_What to work on_
Filter the entries for lines with the word "монтажа".

_Supplied records_
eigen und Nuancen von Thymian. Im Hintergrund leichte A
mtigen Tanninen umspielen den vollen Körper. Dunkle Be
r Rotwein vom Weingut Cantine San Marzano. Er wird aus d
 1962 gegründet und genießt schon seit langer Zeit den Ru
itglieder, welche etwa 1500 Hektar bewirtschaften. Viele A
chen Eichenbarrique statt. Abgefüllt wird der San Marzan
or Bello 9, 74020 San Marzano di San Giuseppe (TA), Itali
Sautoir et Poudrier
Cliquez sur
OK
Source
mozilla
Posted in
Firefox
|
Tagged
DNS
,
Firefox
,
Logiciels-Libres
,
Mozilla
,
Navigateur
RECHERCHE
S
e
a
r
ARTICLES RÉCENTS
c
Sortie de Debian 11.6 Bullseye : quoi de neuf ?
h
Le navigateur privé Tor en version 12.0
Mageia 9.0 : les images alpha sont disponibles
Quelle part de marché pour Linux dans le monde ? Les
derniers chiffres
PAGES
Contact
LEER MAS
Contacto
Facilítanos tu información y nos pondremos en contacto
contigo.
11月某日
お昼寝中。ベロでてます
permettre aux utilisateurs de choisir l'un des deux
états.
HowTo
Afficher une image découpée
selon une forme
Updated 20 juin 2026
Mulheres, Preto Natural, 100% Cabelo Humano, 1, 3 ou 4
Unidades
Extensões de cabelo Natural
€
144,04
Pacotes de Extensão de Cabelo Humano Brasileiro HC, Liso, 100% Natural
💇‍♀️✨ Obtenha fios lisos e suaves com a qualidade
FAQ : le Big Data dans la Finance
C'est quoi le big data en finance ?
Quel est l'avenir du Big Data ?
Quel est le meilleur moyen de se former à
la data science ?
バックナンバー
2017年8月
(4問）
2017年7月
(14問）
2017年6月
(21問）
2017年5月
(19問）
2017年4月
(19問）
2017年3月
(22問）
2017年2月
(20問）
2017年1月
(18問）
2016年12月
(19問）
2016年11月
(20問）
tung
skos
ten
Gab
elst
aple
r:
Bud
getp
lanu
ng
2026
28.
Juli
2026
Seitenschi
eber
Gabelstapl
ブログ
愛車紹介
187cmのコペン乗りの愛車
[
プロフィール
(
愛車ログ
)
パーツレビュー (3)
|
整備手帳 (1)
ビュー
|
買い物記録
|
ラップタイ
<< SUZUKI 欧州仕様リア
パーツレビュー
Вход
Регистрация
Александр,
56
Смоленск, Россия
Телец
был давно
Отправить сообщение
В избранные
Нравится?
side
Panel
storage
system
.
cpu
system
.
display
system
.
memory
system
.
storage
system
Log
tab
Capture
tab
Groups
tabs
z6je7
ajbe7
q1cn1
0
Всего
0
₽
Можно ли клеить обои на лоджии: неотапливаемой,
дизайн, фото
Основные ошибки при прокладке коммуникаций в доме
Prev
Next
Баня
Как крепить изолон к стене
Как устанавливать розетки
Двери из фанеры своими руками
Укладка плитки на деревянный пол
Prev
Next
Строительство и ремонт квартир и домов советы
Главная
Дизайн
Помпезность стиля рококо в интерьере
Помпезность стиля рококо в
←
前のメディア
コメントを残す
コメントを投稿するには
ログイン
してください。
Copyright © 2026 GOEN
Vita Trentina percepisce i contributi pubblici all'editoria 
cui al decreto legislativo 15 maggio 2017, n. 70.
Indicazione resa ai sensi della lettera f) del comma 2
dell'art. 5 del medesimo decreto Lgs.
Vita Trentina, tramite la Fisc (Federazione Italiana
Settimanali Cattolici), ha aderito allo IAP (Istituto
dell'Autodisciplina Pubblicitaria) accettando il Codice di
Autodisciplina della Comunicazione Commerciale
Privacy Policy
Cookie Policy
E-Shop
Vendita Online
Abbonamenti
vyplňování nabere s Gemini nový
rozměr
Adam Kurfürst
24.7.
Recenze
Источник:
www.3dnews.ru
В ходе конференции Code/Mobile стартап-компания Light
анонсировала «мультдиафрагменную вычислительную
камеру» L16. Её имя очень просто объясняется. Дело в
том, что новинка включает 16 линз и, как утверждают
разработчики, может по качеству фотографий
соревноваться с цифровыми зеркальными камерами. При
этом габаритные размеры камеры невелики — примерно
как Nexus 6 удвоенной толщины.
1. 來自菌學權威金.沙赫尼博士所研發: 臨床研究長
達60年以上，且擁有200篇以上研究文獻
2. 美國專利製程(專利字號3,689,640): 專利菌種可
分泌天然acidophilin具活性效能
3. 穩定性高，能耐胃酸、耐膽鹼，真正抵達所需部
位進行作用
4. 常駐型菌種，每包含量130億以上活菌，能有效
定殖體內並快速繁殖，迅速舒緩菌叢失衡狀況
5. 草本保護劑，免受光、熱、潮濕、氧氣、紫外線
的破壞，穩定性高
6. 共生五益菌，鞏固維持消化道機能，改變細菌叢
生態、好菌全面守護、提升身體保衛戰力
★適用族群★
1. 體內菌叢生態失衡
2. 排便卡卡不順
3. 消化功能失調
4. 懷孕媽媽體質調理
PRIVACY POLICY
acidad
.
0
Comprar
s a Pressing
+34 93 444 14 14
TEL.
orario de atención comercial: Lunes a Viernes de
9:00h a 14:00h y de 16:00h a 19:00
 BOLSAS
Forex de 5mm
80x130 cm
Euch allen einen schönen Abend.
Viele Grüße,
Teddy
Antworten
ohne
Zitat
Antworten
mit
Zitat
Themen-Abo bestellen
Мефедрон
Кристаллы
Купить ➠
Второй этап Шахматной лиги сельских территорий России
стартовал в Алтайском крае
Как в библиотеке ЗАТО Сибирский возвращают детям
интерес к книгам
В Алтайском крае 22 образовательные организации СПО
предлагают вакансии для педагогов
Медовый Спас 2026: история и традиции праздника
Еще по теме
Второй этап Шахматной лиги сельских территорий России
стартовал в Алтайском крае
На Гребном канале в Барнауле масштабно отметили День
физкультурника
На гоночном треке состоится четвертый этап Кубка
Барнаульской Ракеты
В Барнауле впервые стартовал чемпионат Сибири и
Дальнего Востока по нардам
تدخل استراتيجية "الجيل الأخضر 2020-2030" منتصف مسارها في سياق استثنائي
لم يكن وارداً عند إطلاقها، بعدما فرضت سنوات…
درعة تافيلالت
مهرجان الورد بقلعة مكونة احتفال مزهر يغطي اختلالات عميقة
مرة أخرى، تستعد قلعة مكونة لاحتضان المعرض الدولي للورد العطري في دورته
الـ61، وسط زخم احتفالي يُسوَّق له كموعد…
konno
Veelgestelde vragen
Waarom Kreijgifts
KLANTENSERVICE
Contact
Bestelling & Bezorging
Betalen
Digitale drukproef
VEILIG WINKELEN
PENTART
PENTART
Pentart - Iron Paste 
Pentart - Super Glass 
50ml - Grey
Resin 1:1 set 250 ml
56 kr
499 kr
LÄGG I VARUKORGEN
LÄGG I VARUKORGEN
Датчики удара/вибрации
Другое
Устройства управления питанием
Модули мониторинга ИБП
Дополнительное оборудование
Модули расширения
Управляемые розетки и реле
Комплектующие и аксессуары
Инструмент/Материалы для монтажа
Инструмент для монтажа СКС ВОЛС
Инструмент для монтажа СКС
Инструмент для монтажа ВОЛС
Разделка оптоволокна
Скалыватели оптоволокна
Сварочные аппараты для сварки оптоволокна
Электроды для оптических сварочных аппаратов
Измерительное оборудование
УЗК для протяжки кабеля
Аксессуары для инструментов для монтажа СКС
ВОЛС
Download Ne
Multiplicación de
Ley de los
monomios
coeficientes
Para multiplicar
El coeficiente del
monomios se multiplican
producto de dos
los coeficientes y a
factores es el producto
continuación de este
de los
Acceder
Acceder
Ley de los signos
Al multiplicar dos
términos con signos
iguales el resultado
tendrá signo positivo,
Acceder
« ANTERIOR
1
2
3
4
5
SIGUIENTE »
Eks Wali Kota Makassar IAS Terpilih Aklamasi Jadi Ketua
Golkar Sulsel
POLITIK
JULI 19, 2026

_Problem solution_
Инструмент/Материалы для монтажа
Инструмент для монтажа СКС ВОЛС
Инструмент для монтажа СКС
Инструмент для монтажа ВОЛС
Аксессуары для инструментов для монтажа СКС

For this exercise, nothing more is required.